Kreisklasse N/O, Frauen Ufr - Heimspieltag am 30.01.2016

Erstellt: Sonntag, 14. Februar 2016

Salz vergeigt zwölf Satzbälle

Der erste Heimspieltag der Sälzer Volleyballerinnen nach drei Jahren Abstinenz sollte etwas Besonderes werden für die junge DJK-Mannschaft. Und das wurde er auch.

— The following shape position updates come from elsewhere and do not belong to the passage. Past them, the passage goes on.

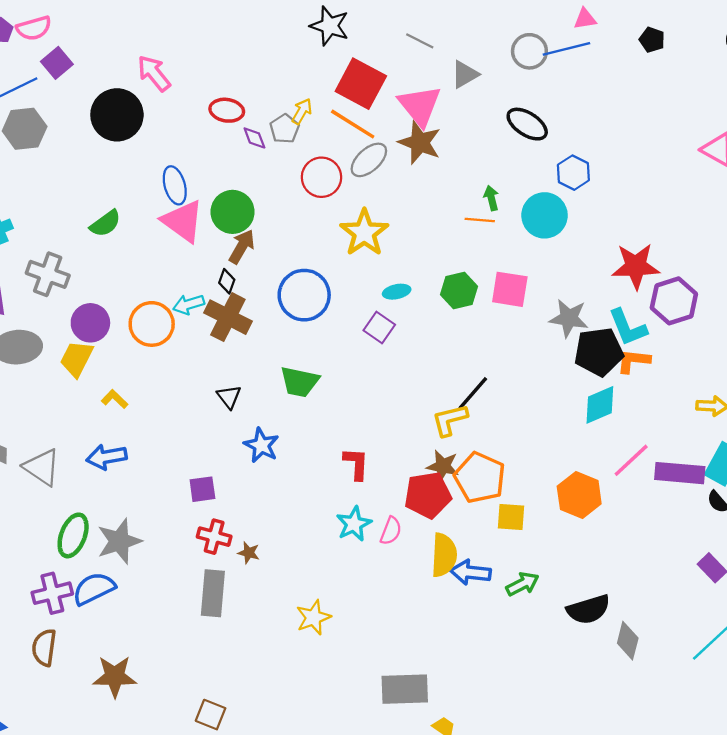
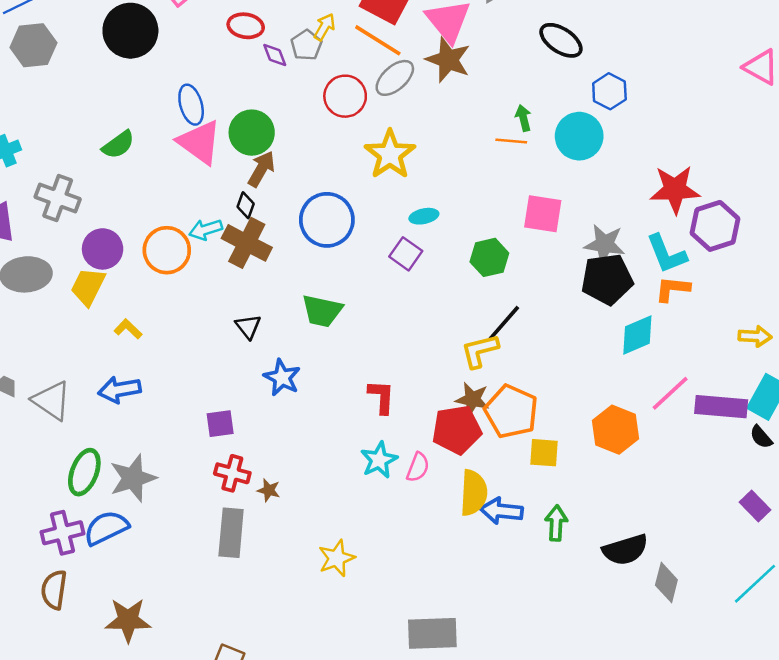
green hexagon: (459, 290) -> (489, 257), moved
black pentagon: (599, 352) -> (607, 279), moved
green arrow: (523, 584) -> (556, 523), turned -60

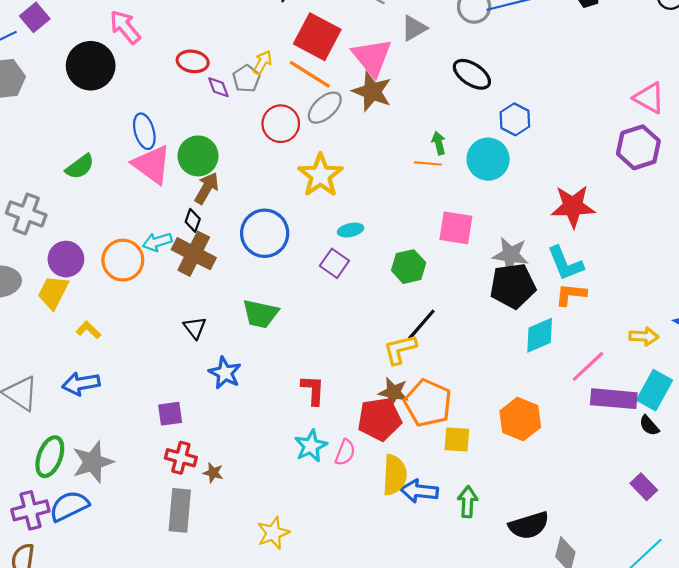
purple hexagon: (715, 226) -> (638, 147), moved
pink line: (670, 393) -> (588, 366), moved

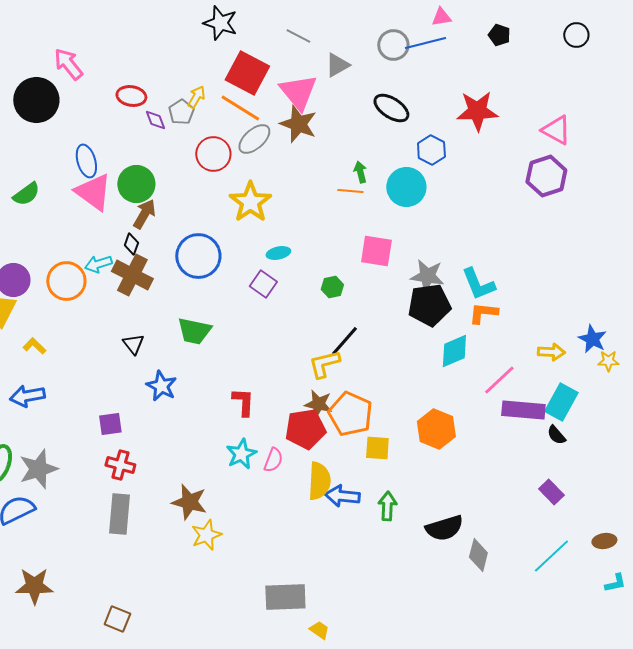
red star: (573, 206) -> (477, 111), moved
green hexagon: (409, 267) -> (332, 287), size x0.7
brown star: (213, 473) -> (189, 502), moved, size x1.8

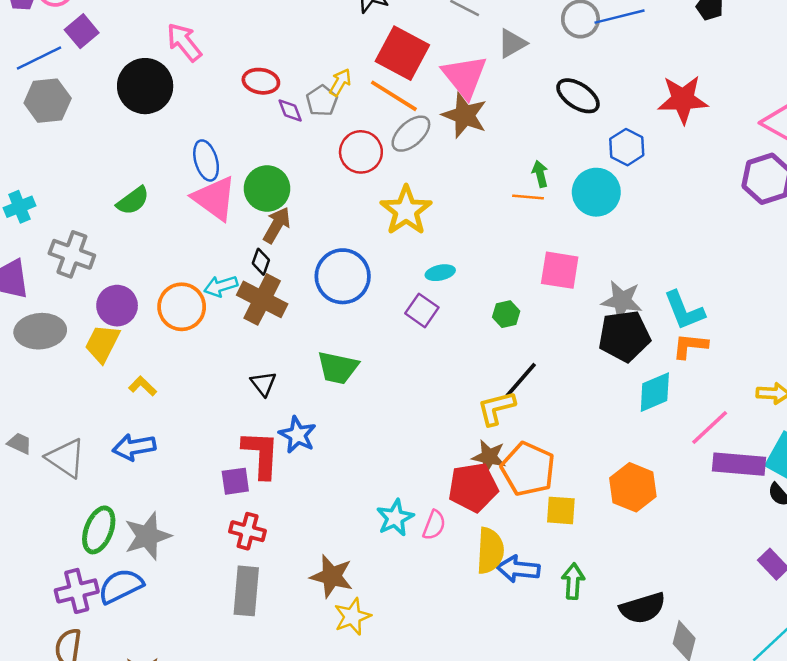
red L-shape: (243, 402) -> (261, 454), moved, size x1.4

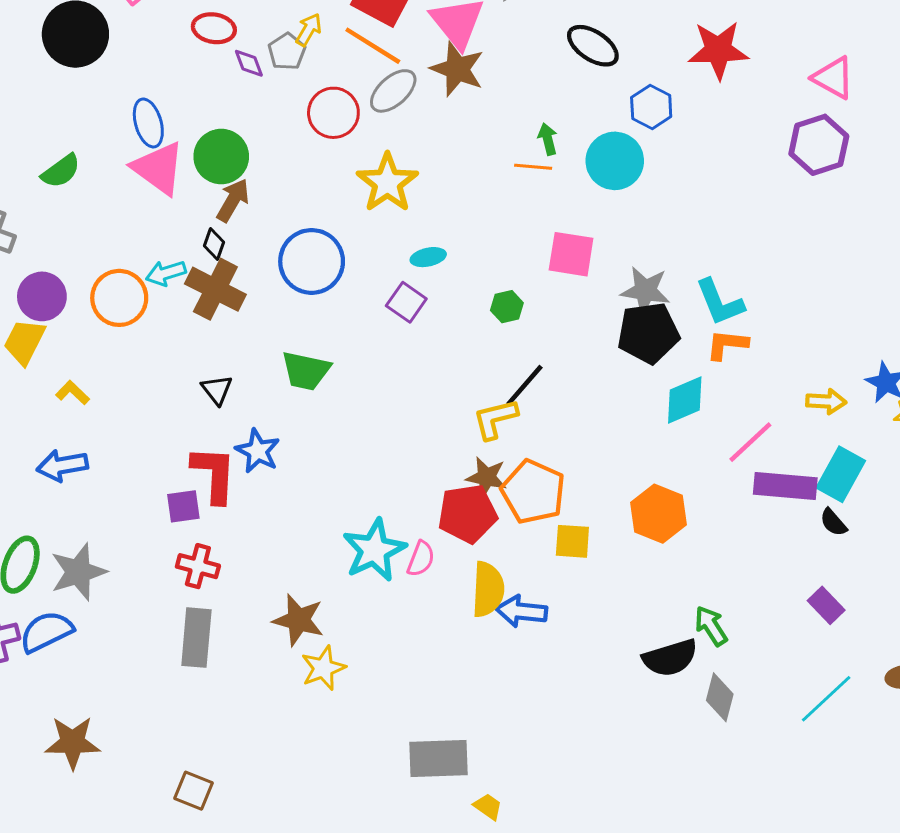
cyan star: (395, 518) -> (374, 550), size x1.4
green arrow: (573, 581) -> (711, 626), moved, turned -36

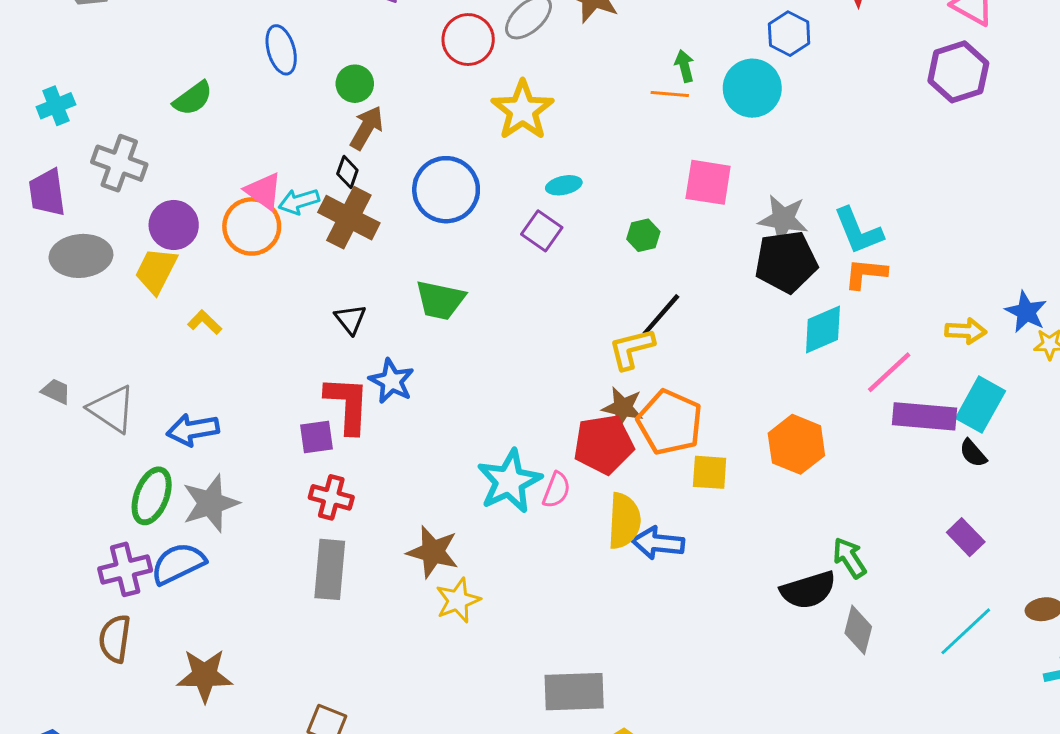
green circle: (221, 157) -> (355, 84), size x0.7
pink triangle: (159, 168) -> (264, 191), moved, size x0.7
blue arrow: (62, 466) -> (193, 430), moved

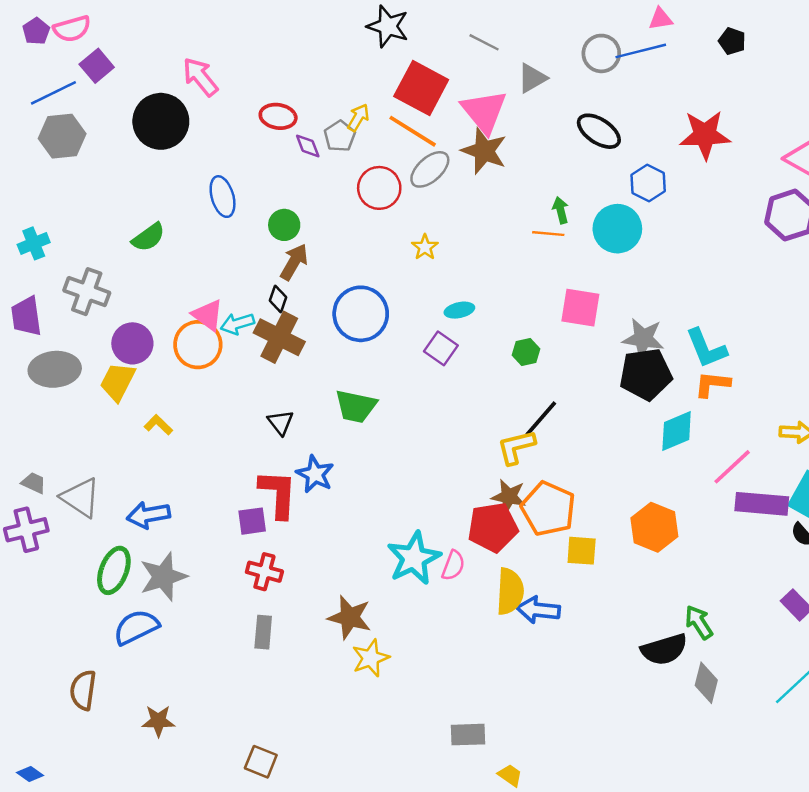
yellow star: (523, 110) -> (425, 247), size x0.5
purple cross: (125, 569) -> (26, 530), moved
gray rectangle: (330, 569) -> (263, 632), size x0.7
brown star: (205, 675) -> (158, 721), size x0.7
gray rectangle: (574, 692) -> (468, 735), size x0.7

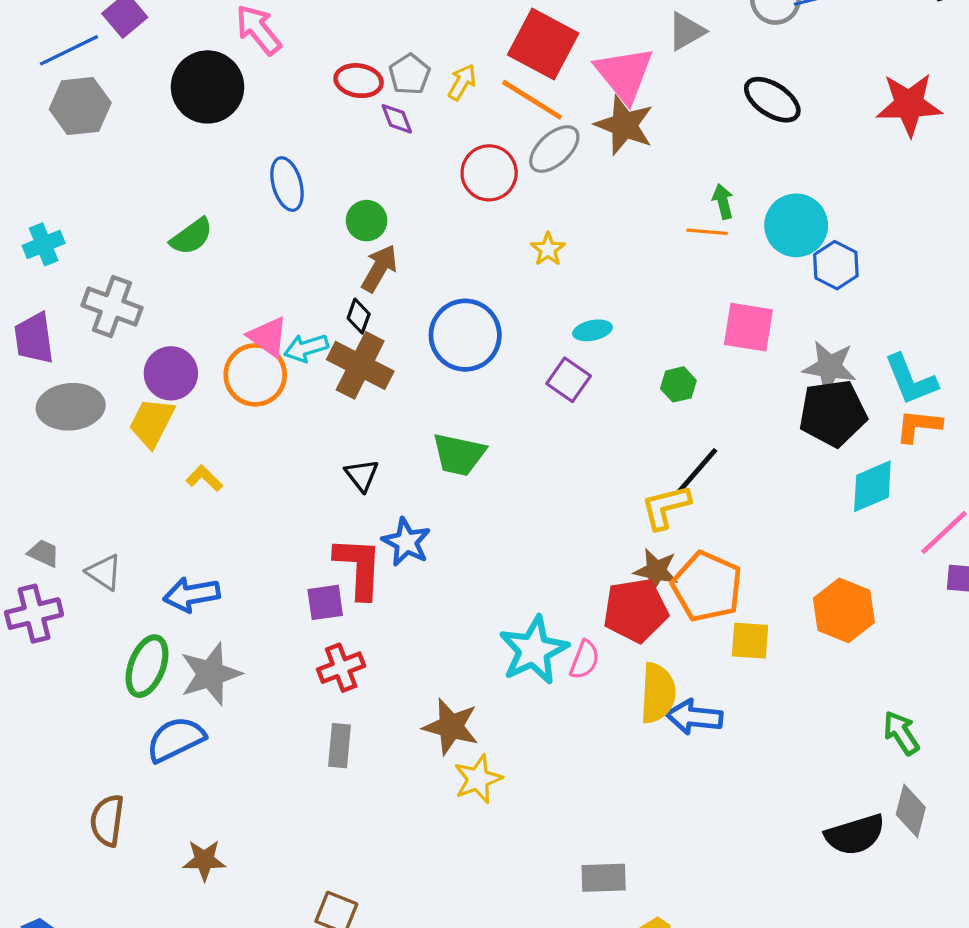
gray pentagon: (340, 136) -> (410, 74), moved
blue hexagon: (648, 183) -> (836, 265), moved
gray triangle: (81, 498) -> (104, 572), size x0.7
red cross: (264, 572) -> (341, 668), turned -36
black semicircle: (664, 649) -> (855, 835), moved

DJK Salz – TV/DJK Hammelburg IV 1:3 (24:26, 24:26, 25:14,16:25)

DJK Salz – TV/DJK Hammelburg III 0:3 (12:25, 11:25, 17:25)

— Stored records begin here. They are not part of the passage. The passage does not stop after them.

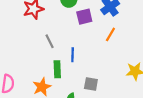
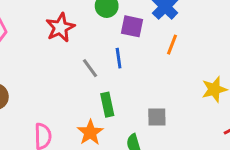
purple square: (84, 17) -> (132, 26), turned 35
blue line: (73, 55) -> (119, 58), moved

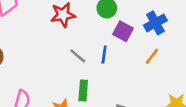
gray line: (90, 68) -> (78, 56), turned -30

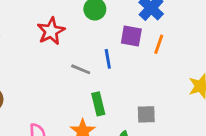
purple square: (123, 31) -> (131, 36), moved

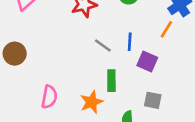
purple square: (131, 36) -> (147, 61), moved
orange line: (159, 44) -> (166, 29), moved

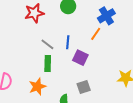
green rectangle: (111, 81) -> (48, 63), moved
gray square: (153, 100) -> (84, 87), turned -32

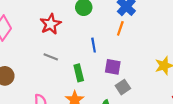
gray line: (47, 44) -> (51, 57), moved
purple square: (80, 58) -> (113, 67), moved

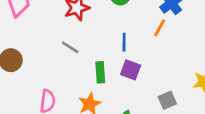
purple square: (113, 67) -> (131, 70), moved
gray square: (123, 87) -> (167, 100), moved

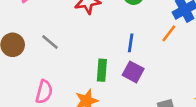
gray line: (70, 47) -> (50, 42), moved

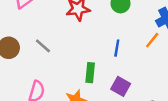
purple square: (133, 72) -> (121, 86), moved

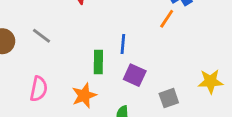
blue line: (117, 48) -> (123, 44), moved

Der erste Heimspieltag der Sälzer Volleyballerinnen nach drei Jahren Abstinenz sollte etwas Besonderes werden für die junge DJK-Mannschaft. Und das wurde er auch.

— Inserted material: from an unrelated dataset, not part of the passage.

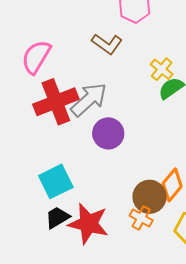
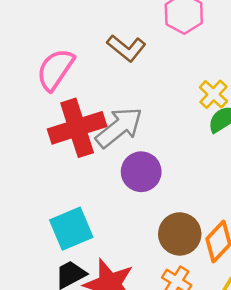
brown L-shape: (107, 44) -> (126, 48), moved
brown circle: (150, 197) -> (180, 234), moved

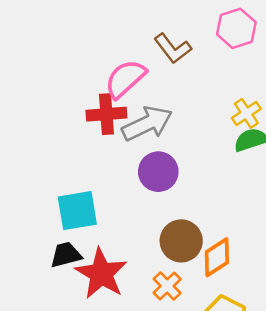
pink semicircle: (55, 69) -> (125, 79), moved
red cross: (77, 128) -> (106, 114), size x0.7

Beide Gegner kamen aus Hammelburg, dass dort gute Nachwuchsarbeit betrieben wird, weiß man schon länger. Dass die jungen Sälzerinnen spielerisch mithalten können, war so noch nicht bekannt. Dass man allerdings so großzügige Gastgeschenke verteilt, ist auch eher unüblich.

Im ersten Spiel gegen den TV/DJK Hammelburg IV konnten sich die Zuschauer zwei Sätze lang von der deutlichen Überlegenheit der DJK Salz überzeugen lassen – allerdings jeweils nur bis zum 24. Punkt. Dass dann insgesamt zwölf Satzbälle nicht reichten, um beide Sätze auf der Habenseite zu verbuchen, ist ein seltenes Kuriosum. Hammelburg servierte brave Angaben und stellte mit dem jeweils ersten Satzball beide Sätze sicher. Wie einfach es an diesem Tag für Salz hätte gehen können, sah man in Satz drei: Annahme, Stellen, Angriff – Punkt. Das entpuppte sich jedoch als Strohfeuer, letztlich holten sich die Hammelburgerinnen den vierten Durchgang deutlich.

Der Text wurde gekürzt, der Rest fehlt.